* Steven D'Aprano:
On Sat, 13 Feb 2010 21:33:50 -0800, Steve Howell wrote:

You seem to be missing the point that "curly braces" is a concrete
term that very specifically applies to spelling.

And you seem to be missing the point that "pointer" is also a concrete term that very specifically applies to, well, pointers.

[...]
I agree that "reference" is a much better term than "pointer.". It has
the right amount of generalness in my opinion.
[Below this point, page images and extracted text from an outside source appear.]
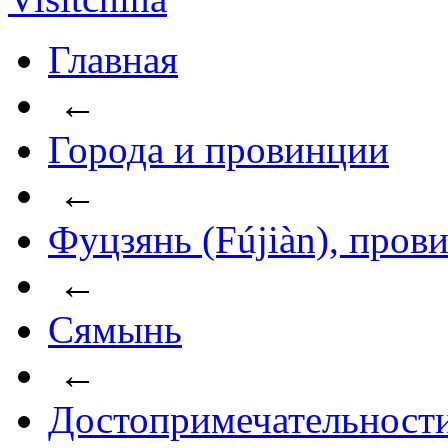
Главная
←
Города и провинции
←
Фуцзянь (Fújiàn), пров
←
Сямынь
←
Достопримечательност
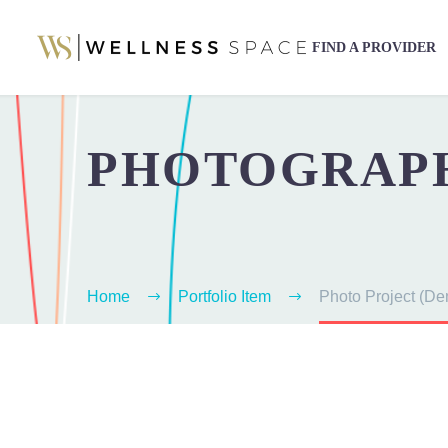
FIND A PROVIDER
PHOTOGRAP
Home
Portfolio Item
Photo Project (D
I think "violence" is a
bit overstated, but your bigger point is well taken and it seems like
"reference" is useful middle ground between pure cpython language and
misrepresentative analogy.

But reference also has a concrete meaning: C++ has a type explicitly called "reference":

http://en.wikipedia.org/wiki/Reference_(C++)

And of course call-by-reference (or pass-by-reference) has a specific, technical meaning.

Hm.

Consider your argument about "reference" being possible to confuse with "pass by reference" in the light of "pass by name", used by Algol, <url: http://en.wikipedia.org/wiki/Jensen%27s_Device>.

Oops, to consistently remove all possible ambiguity the term "name" can't be used about formal arguments.

I think, even though "pass by name" is much less well known than "pass by reference", this indicates that it's not practically possible to remove all possible ambiguity.

I think some Common Sense(TM) must in any case be assumed, and applied.